**TASK STATEMENT**. The lines to extract begin at the one containing "エース出版長崎・坂の町賞" and run to the end of the listing; set them down exactly and alone.

**RECORDED DATA**.
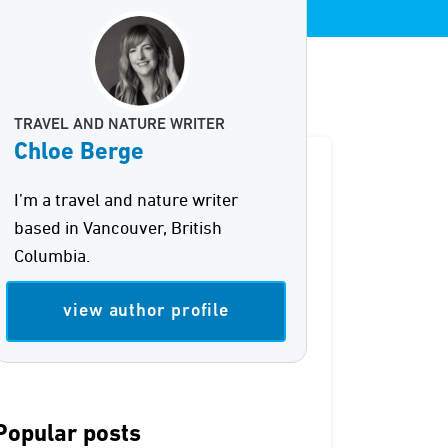
TRAVEL AND NATURE WRITER
Chloe Berge
I’m a travel and nature writer
based in Vancouver, British
Columbia.
view author profile
Popular posts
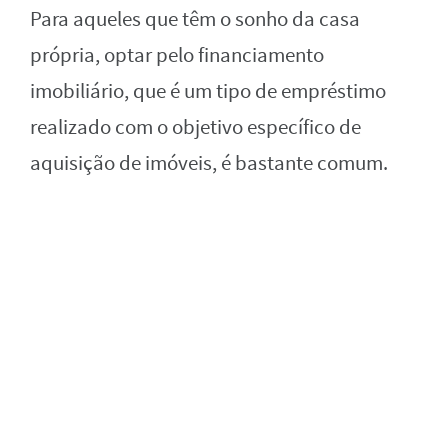
Para aqueles que têm o sonho da casa
própria, optar pelo financiamento
imobiliário, que é um tipo de empréstimo
realizado com o objetivo específico de
aquisição de imóveis, é bastante comum.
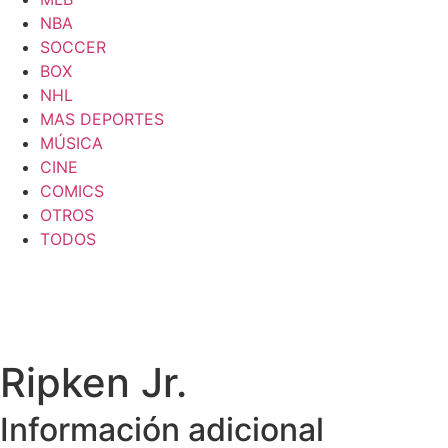
NBA
SOCCER
BOX
NHL
MAS DEPORTES
MÚSICA
CINE
COMICS
OTROS
TODOS
Ripken Jr.
Información adicional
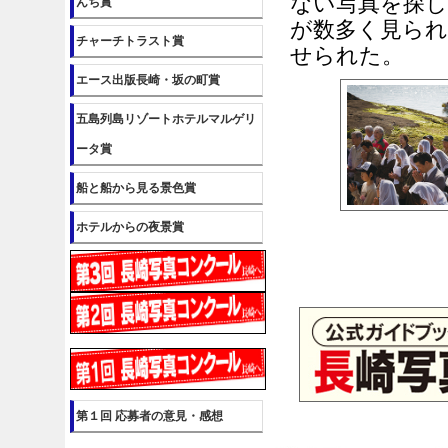
ない写真を探
んち賞
が数多く見られ
チャーチトラスト賞
せられた。
エース出版長崎・坂の町賞
五島列島リゾートホテルマルゲリ
ータ賞
船と船から見る景色賞
ホテルからの夜景賞
第１回 応募者の意見・感想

**WRITTEN SOLUTION**.
エース出版長崎・坂の町賞
五島列島リゾートホテルマルゲリ
ータ賞
船と船から見る景色賞
ホテルからの夜景賞
第１回 応募者の意見・感想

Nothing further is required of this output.